Task data below:

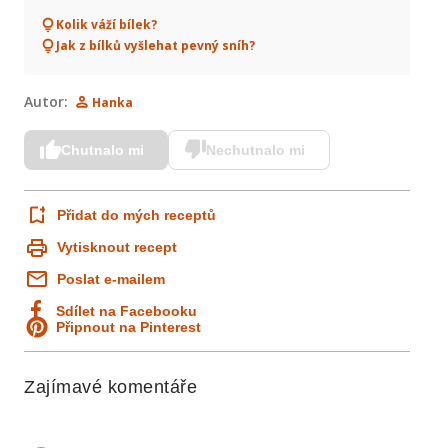
Kolik váží bílek?
Jak z bílků vyšlehat pevný sníh?
Autor:
Hanka
Chutnalo mi
Nechutnalo mi
Přidat do mých receptů
Vytisknout recept
Poslat e-mailem
Sdílet na Facebooku
Připnout na Pinterest
Zajímavé komentáře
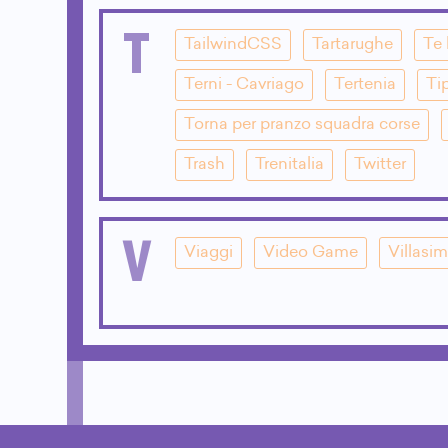
T
TailwindCSS
Tartarughe
Te 
Terni - Cavriago
Tertenia
Ti
Torna per pranzo squadra corse
Trash
Trenitalia
Twitter
V
Viaggi
Video Game
Villasim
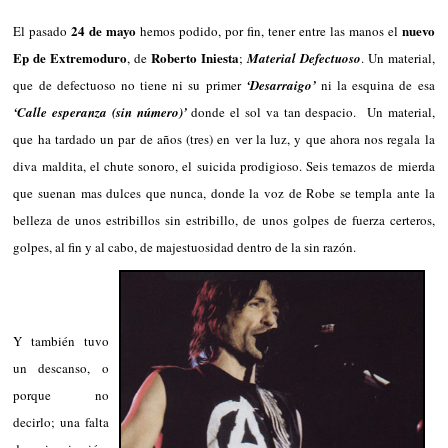
24 de mayo
nuevo
El pasado
hemos podido, por fin, tener entre las manos el
Ep de Extremoduro
Roberto Iniesta
, de
;
Material Defectuoso
. Un material,
que de defectuoso no tiene ni su primer
‘Desarraigo’
ni la esquina de esa
‘Calle esperanza (sin número)’
donde el sol va tan despacio. Un material,
que ha tardado un par de años (tres) en ver la luz, y que ahora nos regala la
diva maldita, el chute sonoro, el suicida prodigioso. Seis temazos de mierda
que suenan mas dulces que nunca, donde la voz de Robe se templa ante la
belleza de unos estribillos sin estribillo, de unos golpes de fuerza certeros,
golpes, al fin y al cabo, de majestuosidad dentro de la sin razón.
Y también tuvo
un descanso, o
porque no
decirlo; una falta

End of Task data.

**What you should do**:
Of all the entries above, output exactly the lines between the one holding "que ha tardado" and the one holding "que suenan mas", inclusive.

**Task answer**:
que ha tardado un par de años (tres) en ver la luz, y que ahora nos regala la
diva maldita, el chute sonoro, el suicida prodigioso. Seis temazos de mierda
que suenan mas dulces que nunca, donde la voz de Robe se templa ante la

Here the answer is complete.